The Formation of mechanical defects in the deposited quartz glass, such as For example, bubbles, can be suppressed when the deposition surface, on the quartz glass is deposited, a temperature> 1800 ° C.

Around to ignite the plasma, Preferably, oxygen is used. The oxygen is also used as a reaction gas. To interactions between the walls of the Plasma torch and suppress the plasma that leads to impurities lead the deposited quartz glass could should optionally also auxiliary gases such as argon along the walls are introduced into the reaction chamber.

In order to keep the OH content of the quartz glass low, especially during deposition, it is very important to avoid any moisture during the process. Specifically, the reaction gases, the plasma gases and the environment must not contain moisture. Even during doping, only hydrogen should be added selectively.

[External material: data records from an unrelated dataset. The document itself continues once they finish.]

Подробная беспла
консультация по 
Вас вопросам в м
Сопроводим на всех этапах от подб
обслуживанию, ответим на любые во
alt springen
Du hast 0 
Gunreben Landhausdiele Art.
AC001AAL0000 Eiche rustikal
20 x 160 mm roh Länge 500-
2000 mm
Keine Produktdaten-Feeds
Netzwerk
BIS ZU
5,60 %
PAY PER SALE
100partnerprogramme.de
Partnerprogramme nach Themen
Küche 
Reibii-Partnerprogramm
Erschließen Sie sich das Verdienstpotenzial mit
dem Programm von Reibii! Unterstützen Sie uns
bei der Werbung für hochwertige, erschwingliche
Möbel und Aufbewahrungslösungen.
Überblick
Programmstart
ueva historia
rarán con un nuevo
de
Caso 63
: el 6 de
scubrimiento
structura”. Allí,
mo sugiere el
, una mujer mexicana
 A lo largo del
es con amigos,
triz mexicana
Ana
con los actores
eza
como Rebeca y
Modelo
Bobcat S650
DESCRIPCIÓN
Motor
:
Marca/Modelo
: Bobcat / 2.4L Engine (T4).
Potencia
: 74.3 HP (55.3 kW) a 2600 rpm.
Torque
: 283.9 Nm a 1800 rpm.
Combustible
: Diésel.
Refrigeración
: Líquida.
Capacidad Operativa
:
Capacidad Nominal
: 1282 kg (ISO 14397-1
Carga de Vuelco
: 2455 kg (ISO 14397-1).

Preferably, the plasma nozzle is constructed coaxially, so that the gases are also supplied coaxially to the plasma. This is preferred above all at frequencies higher than 20 MHz, since in this case an annular plasma is formed. The temperature inside the annular plasma is much lower than inside the plasma itself. As a result, the SiO ₂ molecules have a lower temperature, resulting in less contamination. In particular, for frequencies below 20 MHz, the gases are advantageously fed via an annular nozzle from the outside of the plasma.

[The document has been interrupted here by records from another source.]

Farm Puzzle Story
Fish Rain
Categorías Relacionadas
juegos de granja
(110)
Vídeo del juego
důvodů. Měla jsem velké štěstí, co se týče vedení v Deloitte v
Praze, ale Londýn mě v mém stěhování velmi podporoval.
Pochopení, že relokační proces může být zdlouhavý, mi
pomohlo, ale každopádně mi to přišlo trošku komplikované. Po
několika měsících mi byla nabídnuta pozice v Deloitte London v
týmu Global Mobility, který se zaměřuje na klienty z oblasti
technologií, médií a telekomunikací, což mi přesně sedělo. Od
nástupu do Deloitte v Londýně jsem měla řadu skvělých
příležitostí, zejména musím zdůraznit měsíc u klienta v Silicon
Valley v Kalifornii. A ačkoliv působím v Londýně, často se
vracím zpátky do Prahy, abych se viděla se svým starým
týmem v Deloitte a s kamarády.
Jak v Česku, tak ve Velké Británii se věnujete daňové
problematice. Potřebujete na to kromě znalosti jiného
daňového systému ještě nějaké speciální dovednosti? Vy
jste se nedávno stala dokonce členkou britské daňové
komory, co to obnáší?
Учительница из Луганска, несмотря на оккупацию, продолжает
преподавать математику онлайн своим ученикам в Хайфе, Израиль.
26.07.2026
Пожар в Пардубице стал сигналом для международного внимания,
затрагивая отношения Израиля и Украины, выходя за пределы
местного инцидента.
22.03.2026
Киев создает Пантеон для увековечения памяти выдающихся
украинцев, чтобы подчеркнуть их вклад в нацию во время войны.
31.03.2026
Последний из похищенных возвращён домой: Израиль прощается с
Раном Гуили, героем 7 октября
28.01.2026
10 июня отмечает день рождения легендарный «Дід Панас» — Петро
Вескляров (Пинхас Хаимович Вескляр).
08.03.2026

In a preferred embodiment the quartz glass is already in an endformatnahes before doping Format brought. For this purpose, the quartz glass is in thicker substrate plates cut. These are quartz glass plates to understand the Have dimensions of the finished photomask substrates plus additional final finishing allowances such as polishing or lapping. This has the advantage that the Doping time can be greatly reduced, since the hydrogen only must diffuse through lower thicknesses. This will be doping times reached less than 10 hours. Another advantage exists in that in the substrate surface plane no diffusion gradient arises. A gradient is only vertical to the substrate plate plane. This has the consequence that the transmission in the whole Substrate plate plane is homogeneous. Also the radiation resistance is homogeneous in the substrate plate plane.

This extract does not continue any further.